What is driving coal demand at Westshore Terminals Income Fund (TSX: WTE-UN)? Who will arrive to build positive year-over-year visitor numbers for newly public Whistler Blackcomb Holdings (TSX:WB)? Where are the buyers coming from that continue to keep West Side housing prices in the seven digits? China, China, China.
There have been stories of this sort before. The Soviet Union in the 1960s was going to bury us, economically speaking. But after shining brightly for the decade after the launch of Sputnik, Soviet Russia descended into a long and dark winter. Japan in the 1980s had apparently uncovered a “third way,” whereby a coherent and centrally directed industrial strategy created super-charged competitive advantage for its keiretsu conglomerates. Yet only after the burst of Japan’s bubble economy did we discover that we had once again mistaken leverage for genius.
Will China turn out to be different?
My first-hand knowledge of the Chinese market relates to four years in the middle of the last decade when I covered Asian equities for a national mutual fund firm. In November 2003, the first time I arrived in Hong Kong, I recall watching in amazement from a taxicab window the miles and miles of container terminals. Unlike Montreal or Vancouver, where cranes seem to sit idly for hours at a time, every part of the Hong Kong port was humming and active. It was the epicentre of the last global boom.
I met often with managers of businesses, some from state-controlled enterprises and the rest from Hong Kong-based listed companies.
The meetings with the state-controlled enterprises were all the same. I would ask a question like, “Why are you doubling capacity when customer demand appears to be flattening?”
And the answer would never be satisfying. It became clear to me that managers of Chinese state enterprises, a huge proportion of that country’s economy, cared mostly about activity levels and thought little about earning returns on capital.
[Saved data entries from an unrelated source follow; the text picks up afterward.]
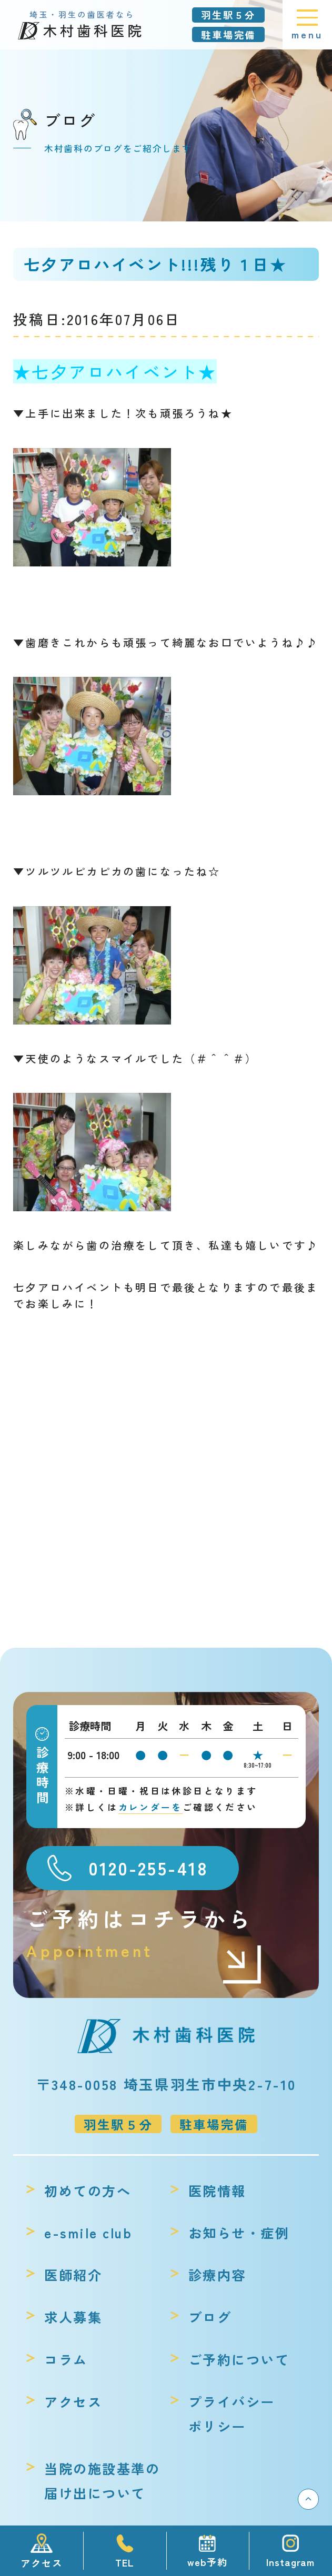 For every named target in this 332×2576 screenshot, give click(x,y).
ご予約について (239, 2359)
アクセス (73, 2401)
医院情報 (217, 2190)
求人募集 (73, 2316)
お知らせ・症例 (239, 2232)
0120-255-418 (148, 1868)
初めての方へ (87, 2190)
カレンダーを (150, 1806)
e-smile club (88, 2232)
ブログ (210, 2316)
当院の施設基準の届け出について (102, 2480)
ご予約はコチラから (144, 1933)
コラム (66, 2359)
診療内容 (217, 2274)
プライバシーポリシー (231, 2414)
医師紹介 (73, 2274) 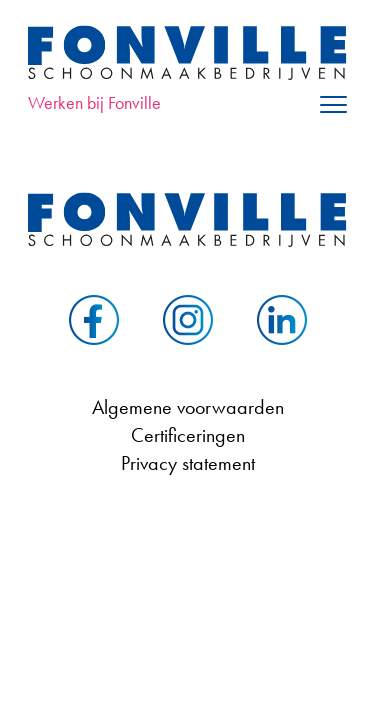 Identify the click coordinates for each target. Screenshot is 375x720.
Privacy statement (188, 463)
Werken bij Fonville (94, 102)
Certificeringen (188, 435)
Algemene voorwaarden (188, 407) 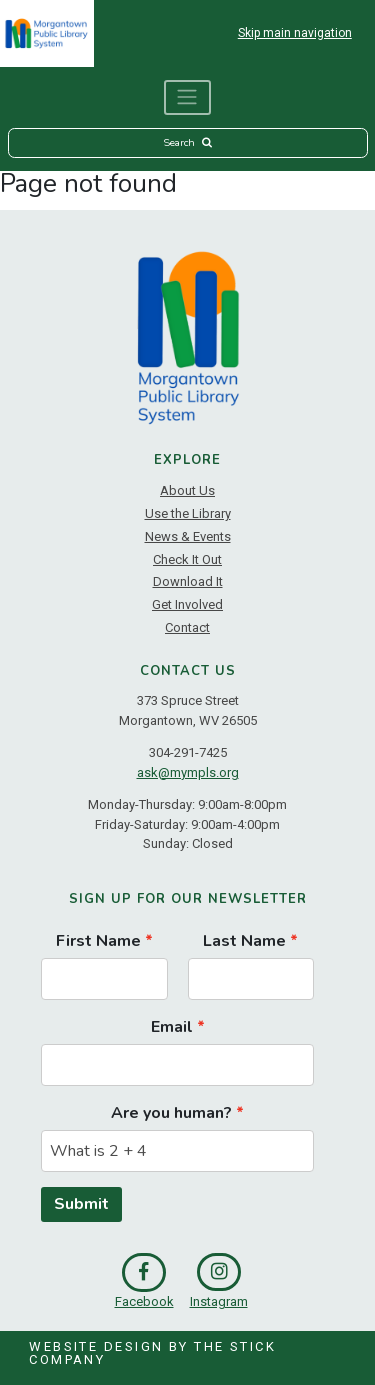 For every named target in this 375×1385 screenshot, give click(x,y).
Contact (187, 627)
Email (172, 1027)
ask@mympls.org (188, 772)
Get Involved (187, 604)
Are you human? (171, 1113)
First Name (98, 941)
Where we did find fertile territory was in the beating capitalist heart of Hong Kong. Investments in China’s largest indigenous fast-food chain Café de Coral and Li Ka-Shing’s Hong Kong Electric were made alongside bright, capable managers exploiting good opportunities. But these opportunities were limited both in scope and in number. I remember being surprised at how difficult it was to find high-potential investment opportunities in an economy that was growing in excess of 10% per year.
It sure would be nice if planeloads of wealthy Chinese consumers would show up and bolster earnings for our resort operators, and it would be nice if booming demand for resources from China turned around the fortunes of our forest industry and sent metal producers into overdrive. And while I do believe China will be a positive factor through 2011 for many Vancouver businesses, my view on China over the next three to five years is much more cautious.
My reasons for concern are varied. China’s export boom cannot be sustained unless the capital currently deployed earns a fair return, something that appears unlikely at this juncture. China’s single-child policy has created one of the most top-heavy population pyramids this side of Japan, which will drag on future growth. A bursting property bubble, although apparently contained to a handful of big cities, is a further headwind. Given that housing prices in Shanghai and Beijing are now as much as 25-times average income in those cities, a China housing bust could be spectacular.
Offsetting these problems is the large U.S.-dollar cash pile China has amassed in its attempt to control its currency. China also has a smart and well-trained workforce that is paid much less than the real value of its labour. The currency is undervalued and should appreciate. The outlook is not all bad, in my view. But neither is it bullet-proof.
Should you bet your business on China trade in 2011? Perhaps. But only if it makes sense in your market niche.